Taylor Swift Data Exploration Project, Take 3

I created a pdf of all the lyrics from Taylor Swift’s Red (Taylor’s Version) album, including all of the From the Vault bonus songs.

The following were stripped out:

All vocalizations that are not words
All notes identifying the singer (for collaborations)
All song part labels (e.g., “verse” or “outro”)

First, I’ll load in the necessary libraries.

library(tidyverse)
library(quanteda)
library(quanteda.textplots)
library(readtext)

# Get the data directory from readtext
DATA_DIR <- system.file("extdata/", package = "readtext")

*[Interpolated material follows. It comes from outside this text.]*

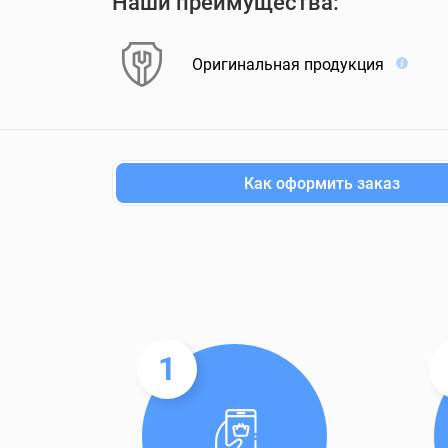
Наши преимущества:
Оригинальная продукция
Как оформить заказ
1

Next, I’ll read in the pdf.

## Read in lyrics pdf files
tswift <- readtext::readtext("~/DACCS R/Text as Data/TS Data/Red_stripped_down.pdf")

#create corpus
corpus_red <- corpus(tswift)

Now I will attempt to create a wordcloud:

dfm_inaug <- corpus_subset(corpus_red) %>% 
    dfm(remove = stopwords('english'), remove_punct = TRUE) %>%
    dfm_trim(min_termfreq = 10, verbose = FALSE)
set.seed(100)
textplot_wordcloud(dfm_inaug)

Trying a different way of doing this:

I’m going to follow a tutorial I found on-line].

#Load required packages
library(wordcloud)
library(wordcloud2)
library(RColorBrewer)
library(tm)
library(tidyverse)
library(pdftools)

Using pdftools, read in the pdf again and create corpus.

#read in pdf
red_pdf <- pdf_text("/Users/lissie/DACCS R/Text as Data/TS Data/Red_stripped_down.pdf")

#create corpus
corpus_red2 <- Corpus(VectorSource(red_pdf))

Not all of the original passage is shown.